An eighty-year old riddle finally cracked

Jul 16, 2007 15:57 GMT  ·  By

The Moebius strip is a mathematical phenomenon that has become a painting symbol after being made famous by the Dutch artist M.C. Escher. It is a surface with only one side and only one boundary component and has some unusual properties.

Easy to create, it is the result of a half-twist applied to a paper strip, whose ends are then merged together to form a single strip. If a line is drawn starting from the seam down the middle, it will always meet back at the seam on the other side.

If the line is continued, it will again meet the point of origin and will effectively double the length of the intial strip and if the strip is cut along this line, it becomes one long strip with two full twists in it, instead of generating two distinct strips.

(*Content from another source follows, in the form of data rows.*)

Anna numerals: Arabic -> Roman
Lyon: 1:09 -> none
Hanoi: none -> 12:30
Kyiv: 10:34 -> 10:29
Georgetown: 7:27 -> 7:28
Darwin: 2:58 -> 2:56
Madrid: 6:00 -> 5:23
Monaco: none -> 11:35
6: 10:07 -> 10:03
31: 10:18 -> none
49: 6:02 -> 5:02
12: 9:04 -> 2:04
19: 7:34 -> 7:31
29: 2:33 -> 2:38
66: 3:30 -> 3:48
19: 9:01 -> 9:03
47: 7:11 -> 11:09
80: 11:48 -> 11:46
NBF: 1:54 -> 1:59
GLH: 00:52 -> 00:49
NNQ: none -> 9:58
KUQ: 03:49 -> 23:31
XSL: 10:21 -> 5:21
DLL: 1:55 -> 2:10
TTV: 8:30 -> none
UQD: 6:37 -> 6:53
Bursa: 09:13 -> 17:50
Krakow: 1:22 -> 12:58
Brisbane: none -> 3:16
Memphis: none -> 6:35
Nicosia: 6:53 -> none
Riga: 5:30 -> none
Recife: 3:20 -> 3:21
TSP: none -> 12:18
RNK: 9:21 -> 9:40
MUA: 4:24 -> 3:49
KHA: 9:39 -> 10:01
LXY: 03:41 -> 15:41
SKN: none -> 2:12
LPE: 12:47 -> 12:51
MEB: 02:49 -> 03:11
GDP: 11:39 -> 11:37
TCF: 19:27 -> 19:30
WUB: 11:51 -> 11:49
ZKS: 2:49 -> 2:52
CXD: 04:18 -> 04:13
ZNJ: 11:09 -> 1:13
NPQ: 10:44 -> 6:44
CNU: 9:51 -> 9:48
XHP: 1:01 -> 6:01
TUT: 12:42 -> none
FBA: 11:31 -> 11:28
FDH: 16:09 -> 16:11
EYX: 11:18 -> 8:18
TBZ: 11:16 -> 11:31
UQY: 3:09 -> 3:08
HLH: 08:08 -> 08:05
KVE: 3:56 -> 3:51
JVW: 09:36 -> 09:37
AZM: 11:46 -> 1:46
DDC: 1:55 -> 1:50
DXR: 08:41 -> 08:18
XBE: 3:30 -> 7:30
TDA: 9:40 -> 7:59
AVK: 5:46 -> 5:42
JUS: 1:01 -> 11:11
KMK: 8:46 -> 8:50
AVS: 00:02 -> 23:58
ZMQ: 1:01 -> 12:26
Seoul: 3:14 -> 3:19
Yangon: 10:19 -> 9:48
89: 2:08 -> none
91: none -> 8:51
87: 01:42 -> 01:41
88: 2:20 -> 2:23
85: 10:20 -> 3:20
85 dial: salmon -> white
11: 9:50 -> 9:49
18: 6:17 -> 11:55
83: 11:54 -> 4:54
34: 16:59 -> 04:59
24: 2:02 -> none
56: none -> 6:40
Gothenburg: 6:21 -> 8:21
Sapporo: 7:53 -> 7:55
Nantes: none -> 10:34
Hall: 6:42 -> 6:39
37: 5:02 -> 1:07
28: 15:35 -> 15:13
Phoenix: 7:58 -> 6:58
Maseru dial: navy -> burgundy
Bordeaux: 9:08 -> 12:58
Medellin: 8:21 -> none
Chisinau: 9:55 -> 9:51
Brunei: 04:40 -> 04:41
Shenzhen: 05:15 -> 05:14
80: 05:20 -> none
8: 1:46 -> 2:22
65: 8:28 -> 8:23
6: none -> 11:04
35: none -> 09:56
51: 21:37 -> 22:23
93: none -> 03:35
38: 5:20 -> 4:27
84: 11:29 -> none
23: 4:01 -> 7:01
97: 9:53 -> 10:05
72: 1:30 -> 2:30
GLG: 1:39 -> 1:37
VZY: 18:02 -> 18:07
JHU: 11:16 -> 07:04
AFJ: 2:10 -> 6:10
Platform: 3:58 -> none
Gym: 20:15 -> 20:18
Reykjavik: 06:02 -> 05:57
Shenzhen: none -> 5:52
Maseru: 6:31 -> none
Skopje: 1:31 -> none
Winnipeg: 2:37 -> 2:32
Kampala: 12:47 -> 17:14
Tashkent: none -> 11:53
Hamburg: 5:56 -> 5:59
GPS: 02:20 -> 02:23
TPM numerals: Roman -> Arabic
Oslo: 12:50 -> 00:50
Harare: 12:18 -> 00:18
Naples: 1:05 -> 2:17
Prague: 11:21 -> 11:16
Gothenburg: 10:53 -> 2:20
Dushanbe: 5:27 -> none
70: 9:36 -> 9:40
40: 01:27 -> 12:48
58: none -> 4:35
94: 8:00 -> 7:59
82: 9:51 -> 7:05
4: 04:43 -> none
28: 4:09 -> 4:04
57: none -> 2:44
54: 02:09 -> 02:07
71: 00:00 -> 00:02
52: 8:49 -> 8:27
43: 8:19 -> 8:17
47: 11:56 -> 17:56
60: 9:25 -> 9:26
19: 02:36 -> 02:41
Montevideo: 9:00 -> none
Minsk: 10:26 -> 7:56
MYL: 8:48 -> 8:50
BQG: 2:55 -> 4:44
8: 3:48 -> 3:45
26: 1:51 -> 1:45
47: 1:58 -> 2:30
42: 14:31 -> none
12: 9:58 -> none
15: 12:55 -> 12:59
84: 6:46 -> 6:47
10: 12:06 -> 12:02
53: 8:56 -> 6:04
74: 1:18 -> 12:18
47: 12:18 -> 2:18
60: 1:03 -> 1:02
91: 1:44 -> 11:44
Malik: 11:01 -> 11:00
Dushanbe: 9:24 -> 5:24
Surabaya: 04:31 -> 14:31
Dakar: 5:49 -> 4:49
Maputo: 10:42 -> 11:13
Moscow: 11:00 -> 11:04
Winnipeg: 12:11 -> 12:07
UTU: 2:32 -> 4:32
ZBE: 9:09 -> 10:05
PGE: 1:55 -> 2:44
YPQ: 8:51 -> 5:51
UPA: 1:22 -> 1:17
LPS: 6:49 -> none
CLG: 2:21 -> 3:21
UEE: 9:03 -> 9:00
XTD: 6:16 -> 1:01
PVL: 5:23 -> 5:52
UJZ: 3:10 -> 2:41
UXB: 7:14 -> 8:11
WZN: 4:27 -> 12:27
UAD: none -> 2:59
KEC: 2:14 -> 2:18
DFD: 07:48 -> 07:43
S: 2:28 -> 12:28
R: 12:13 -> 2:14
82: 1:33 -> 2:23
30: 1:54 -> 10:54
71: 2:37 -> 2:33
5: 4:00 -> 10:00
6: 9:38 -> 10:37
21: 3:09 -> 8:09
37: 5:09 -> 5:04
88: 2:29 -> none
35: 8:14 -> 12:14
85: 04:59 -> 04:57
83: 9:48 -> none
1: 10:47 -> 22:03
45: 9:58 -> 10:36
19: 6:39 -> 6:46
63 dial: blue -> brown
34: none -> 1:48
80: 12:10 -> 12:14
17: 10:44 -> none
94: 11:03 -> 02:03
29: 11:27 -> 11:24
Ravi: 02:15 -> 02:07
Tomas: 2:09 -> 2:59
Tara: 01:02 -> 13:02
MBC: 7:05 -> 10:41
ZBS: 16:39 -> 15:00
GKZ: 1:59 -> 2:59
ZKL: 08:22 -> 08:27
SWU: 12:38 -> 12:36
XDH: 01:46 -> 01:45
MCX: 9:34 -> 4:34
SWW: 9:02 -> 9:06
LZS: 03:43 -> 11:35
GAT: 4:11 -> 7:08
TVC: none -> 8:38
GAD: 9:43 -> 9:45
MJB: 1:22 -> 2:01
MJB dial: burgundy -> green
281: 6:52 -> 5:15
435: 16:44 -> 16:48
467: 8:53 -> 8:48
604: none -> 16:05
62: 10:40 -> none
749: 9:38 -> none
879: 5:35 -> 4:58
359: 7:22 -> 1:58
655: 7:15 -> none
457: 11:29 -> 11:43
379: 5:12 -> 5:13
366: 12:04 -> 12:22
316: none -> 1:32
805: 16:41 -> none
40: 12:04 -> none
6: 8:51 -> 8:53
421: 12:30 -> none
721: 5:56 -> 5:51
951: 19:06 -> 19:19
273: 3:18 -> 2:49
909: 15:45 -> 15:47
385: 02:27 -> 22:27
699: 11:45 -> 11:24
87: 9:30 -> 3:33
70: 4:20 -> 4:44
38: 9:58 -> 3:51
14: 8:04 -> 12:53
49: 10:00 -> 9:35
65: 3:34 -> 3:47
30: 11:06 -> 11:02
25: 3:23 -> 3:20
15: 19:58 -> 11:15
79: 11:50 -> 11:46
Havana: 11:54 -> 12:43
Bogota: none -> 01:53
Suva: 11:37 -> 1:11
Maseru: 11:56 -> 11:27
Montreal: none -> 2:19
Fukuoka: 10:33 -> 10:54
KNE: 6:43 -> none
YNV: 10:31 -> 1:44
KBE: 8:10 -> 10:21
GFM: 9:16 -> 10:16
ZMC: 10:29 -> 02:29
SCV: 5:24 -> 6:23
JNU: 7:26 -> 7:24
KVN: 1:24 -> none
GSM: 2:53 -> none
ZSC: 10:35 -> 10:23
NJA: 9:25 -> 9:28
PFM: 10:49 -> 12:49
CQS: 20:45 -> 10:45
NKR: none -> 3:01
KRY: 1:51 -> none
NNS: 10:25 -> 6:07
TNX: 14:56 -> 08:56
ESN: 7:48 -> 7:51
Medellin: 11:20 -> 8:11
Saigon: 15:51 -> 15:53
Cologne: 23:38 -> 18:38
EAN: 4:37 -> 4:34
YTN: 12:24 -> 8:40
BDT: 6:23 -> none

Now a group of scientists say they solved thee eight-decade-old puzzles of this phenomenon that produced the intriguing loop. Creating the strip in nature is easy, but explaining its unusual shape algebraically, in the form of an equation, has so far been very difficult.

Gert van der Heijden and Eugene Starostin of University College London, two non-linear dynamics experts, say they have the solution and that the weird shape of the strip is in fact determined by differing areas of "energy density."

This energy density is an elastic energy stored in the strip as a result of the folding, being at its highest where the strip is most bent and at its lowest where places are flat and unstressed by a fold. By increasing the width of the strip proportionally to its length, the energy density areas shift too, which produced a shape change, as their equations explain.

They said that these equations could have practical applications, like predicting points of tearing in various fabrics and could be used by pharmaceutical engineers who model the structure of new drugs.